**TASK REQUIREMENTS**. Though the entries contain pictures, the copy you make should hold only the rest, exactly as written.

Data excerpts
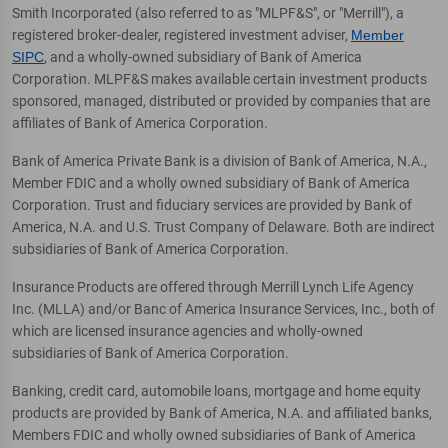
Smith Incorporated (also referred to as "MLPF&S", or "Merrill"), a
registered broker-dealer, registered investment adviser,
Member
SIPC
, and a wholly-owned subsidiary of Bank of America
Corporation. MLPF&S makes available certain investment products
sponsored, managed, distributed or provided by companies that are
affiliates of Bank of America Corporation.
Bank of America Private Bank is a division of Bank of America, N.A.,
Member FDIC and a wholly owned subsidiary of Bank of America
Corporation. Trust and fiduciary services are provided by Bank of
America, N.A. and U.S. Trust Company of Delaware. Both are indirect
subsidiaries of Bank of America Corporation.
Insurance Products are offered through Merrill Lynch Life Agency
Inc. (MLLA) and/or Banc of America Insurance Services, Inc., both of
which are licensed insurance agencies and wholly-owned
subsidiaries of Bank of America Corporation.
Banking, credit card, automobile loans, mortgage and home equity
products are provided by Bank of America, N.A. and affiliated banks,
Members FDIC and wholly owned subsidiaries of Bank of America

**ANSWER SPACE**.
Smith Incorporated (also referred to as "MLPF&S", or "Merrill"), a
registered broker-dealer, registered investment adviser,
Member
SIPC
, and a wholly-owned subsidiary of Bank of America
Corporation. MLPF&S makes available certain investment products
sponsored, managed, distributed or provided by companies that are
affiliates of Bank of America Corporation.
Bank of America Private Bank is a division of Bank of America, N.A.,
Member FDIC and a wholly owned subsidiary of Bank of America
Corporation. Trust and fiduciary services are provided by Bank of
America, N.A. and U.S. Trust Company of Delaware. Both are indirect
subsidiaries of Bank of America Corporation.
Insurance Products are offered through Merrill Lynch Life Agency
Inc. (MLLA) and/or Banc of America Insurance Services, Inc., both of
which are licensed insurance agencies and wholly-owned
subsidiaries of Bank of America Corporation.
Banking, credit card, automobile loans, mortgage and home equity
products are provided by Bank of America, N.A. and affiliated banks,
Members FDIC and wholly owned subsidiaries of Bank of America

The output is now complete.